# Refactor Taxi Fare Prediction Problem with a Pipeline

Refactor the model you built for the Taxi Fare Prediction Problem using:
- Custom encoders you have to write for distance and time features
- OneHot Encoder to encoder hour and day of week features
- SimpleImputer to fill missing values
- A simple linear regression
- A pipeline to put all together


Then: 
- train this pipeline
- apply the pipeline on test data
- generate predictions and submit these new predictions to Kaggle

## First pipeline

In [1]:
# import the dataset from s3 bucket 
import pandas as pd
url = "s3://wagon-public-datasets/taxi-fare-train.csv"

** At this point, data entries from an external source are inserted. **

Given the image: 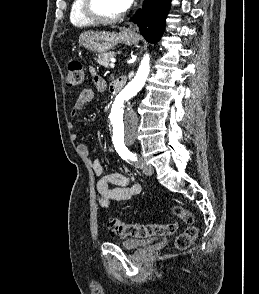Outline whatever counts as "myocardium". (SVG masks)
<instances>
[{"mask_svg":"<svg viewBox=\"0 0 259 294\" xmlns=\"http://www.w3.org/2000/svg\"><path fill=\"white\" fill-rule=\"evenodd\" d=\"M83 15L94 24H112L120 21L125 16V11L117 16L105 17L95 10V0H82Z\"/></svg>","mask_w":259,"mask_h":294,"instance_id":"myocardium-1","label":"myocardium"}]
</instances>
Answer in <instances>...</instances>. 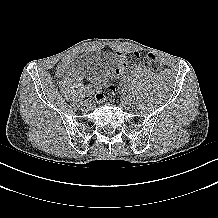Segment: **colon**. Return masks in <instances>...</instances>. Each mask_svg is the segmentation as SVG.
Returning <instances> with one entry per match:
<instances>
[{
	"label": "colon",
	"instance_id": "5ec220e1",
	"mask_svg": "<svg viewBox=\"0 0 218 218\" xmlns=\"http://www.w3.org/2000/svg\"><path fill=\"white\" fill-rule=\"evenodd\" d=\"M145 65L151 71H159L161 69V61L158 57L152 53L145 56L140 55L137 52L128 53L121 65L113 70V76L115 78L123 75L129 68L137 67L139 65ZM115 92L113 85H105L99 88L96 92V99L99 102H104L109 99Z\"/></svg>",
	"mask_w": 218,
	"mask_h": 218
}]
</instances>
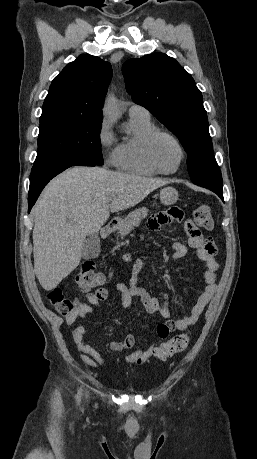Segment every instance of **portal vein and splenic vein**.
<instances>
[{"label": "portal vein and splenic vein", "instance_id": "obj_1", "mask_svg": "<svg viewBox=\"0 0 257 459\" xmlns=\"http://www.w3.org/2000/svg\"><path fill=\"white\" fill-rule=\"evenodd\" d=\"M110 202H111V200H110V199H109V200H107V203H108V204H109Z\"/></svg>", "mask_w": 257, "mask_h": 459}]
</instances>
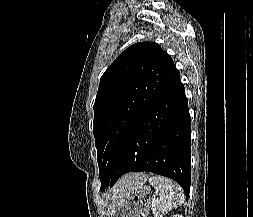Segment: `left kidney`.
I'll list each match as a JSON object with an SVG mask.
<instances>
[{"label": "left kidney", "instance_id": "obj_1", "mask_svg": "<svg viewBox=\"0 0 253 217\" xmlns=\"http://www.w3.org/2000/svg\"><path fill=\"white\" fill-rule=\"evenodd\" d=\"M171 217H183L182 215H173V216H171Z\"/></svg>", "mask_w": 253, "mask_h": 217}]
</instances>
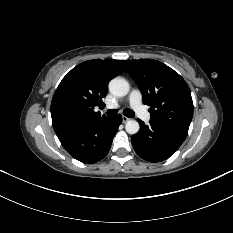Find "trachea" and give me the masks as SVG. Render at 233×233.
<instances>
[{"label": "trachea", "mask_w": 233, "mask_h": 233, "mask_svg": "<svg viewBox=\"0 0 233 233\" xmlns=\"http://www.w3.org/2000/svg\"><path fill=\"white\" fill-rule=\"evenodd\" d=\"M123 113H124V115H125L126 117H129V118H132V117L135 116V113H134L131 109H128V108L124 109ZM106 114H107L108 116H114V115L117 114V110H115V109H110V110H108V111L106 112Z\"/></svg>", "instance_id": "obj_1"}]
</instances>
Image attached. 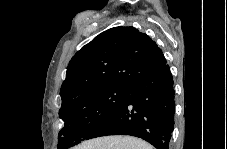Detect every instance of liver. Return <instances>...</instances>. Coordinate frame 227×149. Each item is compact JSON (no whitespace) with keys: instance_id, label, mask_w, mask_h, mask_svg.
<instances>
[{"instance_id":"6515ba94","label":"liver","mask_w":227,"mask_h":149,"mask_svg":"<svg viewBox=\"0 0 227 149\" xmlns=\"http://www.w3.org/2000/svg\"><path fill=\"white\" fill-rule=\"evenodd\" d=\"M77 149H152V146L136 137L115 135L85 141Z\"/></svg>"}]
</instances>
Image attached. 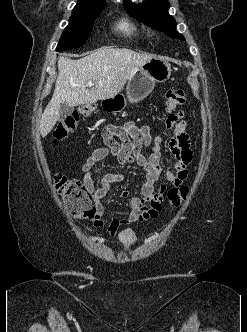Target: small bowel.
<instances>
[{
    "label": "small bowel",
    "instance_id": "small-bowel-1",
    "mask_svg": "<svg viewBox=\"0 0 247 332\" xmlns=\"http://www.w3.org/2000/svg\"><path fill=\"white\" fill-rule=\"evenodd\" d=\"M184 114L178 112L171 121L174 126V134L169 142V149L176 161L172 168L165 173L166 180L179 188L188 175L187 167L192 161V139L187 133V124L183 119ZM104 147H97L86 158L82 166L83 182L86 190L92 195L96 205L95 227H107L108 236H114L121 226L134 222L156 219L164 202V195L168 188L165 185L157 186L162 173L160 160L162 155V138L153 135L147 125L138 126L129 121L123 126L109 125L102 133ZM120 139V142L115 140ZM150 148V154L145 155L144 150ZM113 157L120 165L128 166L136 164L146 174V182L141 188V196L130 199L131 212L128 216L117 219L105 218L103 198L109 191L110 185L124 180L122 172H102L101 183L96 186L93 180V166L107 157ZM121 197H128L127 191L121 192Z\"/></svg>",
    "mask_w": 247,
    "mask_h": 332
}]
</instances>
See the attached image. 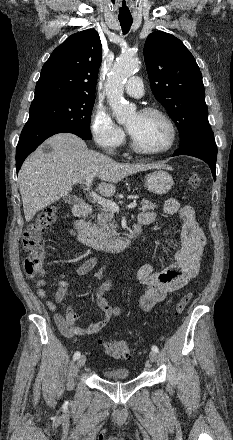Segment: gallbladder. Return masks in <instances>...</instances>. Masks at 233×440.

# Select only 10 000 rows while creating the DataFrame


In [2]:
# prepare X and y


In [3]:
# Hold out 


### Custom transformers

With the Taxi Fare Prediction Challenge data, using `BaseEstimator` and `TransformerMixin`, implement:

- a transformer that computes haversine distance between pickup and dropoff location
- a custom encoder that extract time features from `pickup_datetime`

In [5]:
import numpy as np

def haversine_vectorized(df, 
         start_lat="pickup_latitude",
         start_lon="pickup_longitude",
         end_lat="dropoff_latitude",
         end_lon="dropoff_longitude"):

    """ 
        Calculate the great circle distance between two points 
        on the earth (specified in decimal degrees).
        Vectorized version of the haversine distance for pandas df
        Computes distance in kms
    """

    lat_1_rad, lon_1_rad = np.radians(df[start_lat].astype(float)), np.radians(df[start_lon].astype(float))
    lat_2_rad, lon_2_rad = np.radians(df[end_lat].astype(float)), np.radians(df[end_lon].astype(float))
    dlon = lon_2_rad - lon_1_rad
    dlat = lat_2_rad - lat_1_rad

    a = np.sin(dlat / 2.0) ** 2 + np.cos(lat_1_rad) * np.cos(lat_2_rad) * np.sin(dlon / 2.0) ** 2
    c = 2 * np.arcsin(np.sqrt(a))
    return 6371 * c

In [4]:
# Implement the `tarnsform`  method of the DistanceTransformer
from sklearn.base import BaseEstimator,  TransformerMixin 

class DistanceTransformer(BaseEstimator, TransformerMixin):
    """Compute the haversine distance between two GPS points."""

    def __init__(self, 
                 start_lat="pickup_latitude",
                 start_lon="pickup_longitude", 
                 end_lat="dropoff_latitude", 
                 end_lon="dropoff_longitude"):
        self.start_lat = start_lat
        self.start_lon = start_lon
        self.end_lat = end_lat
        self.end_lon = end_lon

    def fit(self, X, y=None):
        return self
    
    def transform(self, X, y=None):
        """Returns a copy of the DataFrame X with only one column: 'distance'"""
        pass

In [None]:
# test the DistanceTransformer
dist_trans = DistanceTransformer()
distance = dist_trans.fit_transform(X_train, y_train)
distance.head()

In [5]:
# Implement the `transform` method of the TimeFeaturesEncoder
class TimeFeaturesEncoder(BaseEstimator, TransformerMixin):
    """Extract the day of week (dow), the hour, the month and the year from a time column."""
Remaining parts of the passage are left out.